I give Dry Bones a C+ to B- (3.6*). My SIL who also read it, voted it higher, but I’m tougher on books than she is. We both liked the ending. A short read, it really isn’t worth the nearly $20 discount price, so wait any buy used or borrow from the library. My copy went right to my brother and SIL and then off to the book swap games.
In the latest installment of the Lexi Carmichael series, No Woman Left Behind, Moffet opens with a hysterical scene where a nervous Lexi is trying to explain to Slash why having dinner with her parents will be a disaster. The part about her father looking at them and knowing they were having sex, including that ‘innovative maneuver’ he did on the table cracked me up. But dinner is interrupted by gunshots and Lexi and Slash are drawn into a battle of wits with arch villian Broodryk from No Test for the Wicked – a man she defeated and deprived on millions of dollars.
Xavier is in a Greek hospital fighting for his life and twin, Elvis Zimmerman, is being held captive by Broodryk and only Lexi and can play the game to free him.
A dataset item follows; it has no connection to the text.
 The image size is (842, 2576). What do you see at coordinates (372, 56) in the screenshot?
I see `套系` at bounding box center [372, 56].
From a private chat room, Lexi finds she must swallow her fears and go to Africa to get the next clue. Broodryk wants to play on his home turf.
Slash and Lexi fight about her going, but she feels responsible for what’s happened to Elvis and if she doesn’t play his game, he’ll just kill him and kidnap another person, maybe her brother or mother. She knows even with SEALs and the help of Grayson, the CIA analyst, she probably won’t live, but off she goes.
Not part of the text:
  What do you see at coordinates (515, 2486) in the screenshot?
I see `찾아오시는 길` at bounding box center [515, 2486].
There are several hysterical scenes – the one finding Gray and ‘Hands’, the SEAL sniper team leader, in flagrante delicto while running from a ‘spider’ and then the tandem jump from 12,000 feet with Hands are both priceless. The plot has tension and wit and is just a damn fun read.
No Woman Left Behind gets a B+ (4.3*) from me. Available ebook only and worth the price. This is a fun series.
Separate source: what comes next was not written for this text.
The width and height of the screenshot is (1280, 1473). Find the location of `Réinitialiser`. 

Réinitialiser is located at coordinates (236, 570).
Book one in a new series my Melissa Olsen, Boundary Crossed was offered free in the Prime First plan on Amazon. Can’t beat free, so I gave it a shot as ebook.
Allison Alexis Luther ‘Lex’ to her Army buddies, spent two tours in Iraq until she walked out if the desert after an IED got her squad in the Humvee. The Army gave her an honorable discharge and funny looks, because she should have died. Now, the only living child of the Luther family, second largest employer in Boulder,CO, is a night clerk at a convenience store building a floor display in soda 12 packs when she hears a young couple debating diaper sizes. When she goes to help them, she sees the baby is her niece – and the couple has kidnaped her. She screams for the other clerk to call the cops and proceeds to use her best combat skills against them.
Something strange happens in the fight and even though she gouged out the mans eyes, he seemed to grow them back. Badly wounded, Lex dies. Again. Then 4 more times in the OR, but each time she comes back. She wakes in the hospital getting the same strange looks she from the Army doctors. Her world goes sideways when ‘Detective’ Quinn comes in to question her and she relates everything to him. Then she feels the same pressure on her mind she felt from the kidnapper. Quinn tells her she’s a witch, so does a young man name Simon, who is also a witch. he’s a vampire Welcome to the brave new world.
Finally grudgingly accepting the whole witch thing, she seeks protection from the vampire ‘dominus’ for the state. Her niece is a null. The story centers around Lex’s slow acceptance of her power and the fact most witches hate and fear her – she’s a Boundary witch, or death witch, with a special affinity for vampires, since technically, they’re dead.
In print, the book is just about 300 pages. It’s a fast, easy read and the UF world building minimal since it all happens here and now. Lex is an interesting character, but only she and Quinn are well-developed. The supporting cast is minimal and kind of sketched in.
Boundary Crossed gets a C+ (3.3*) from me. Not essential, but give it a try if find a cheap print copy or buy the ebook. At $5, the ebook is pricy for what you get.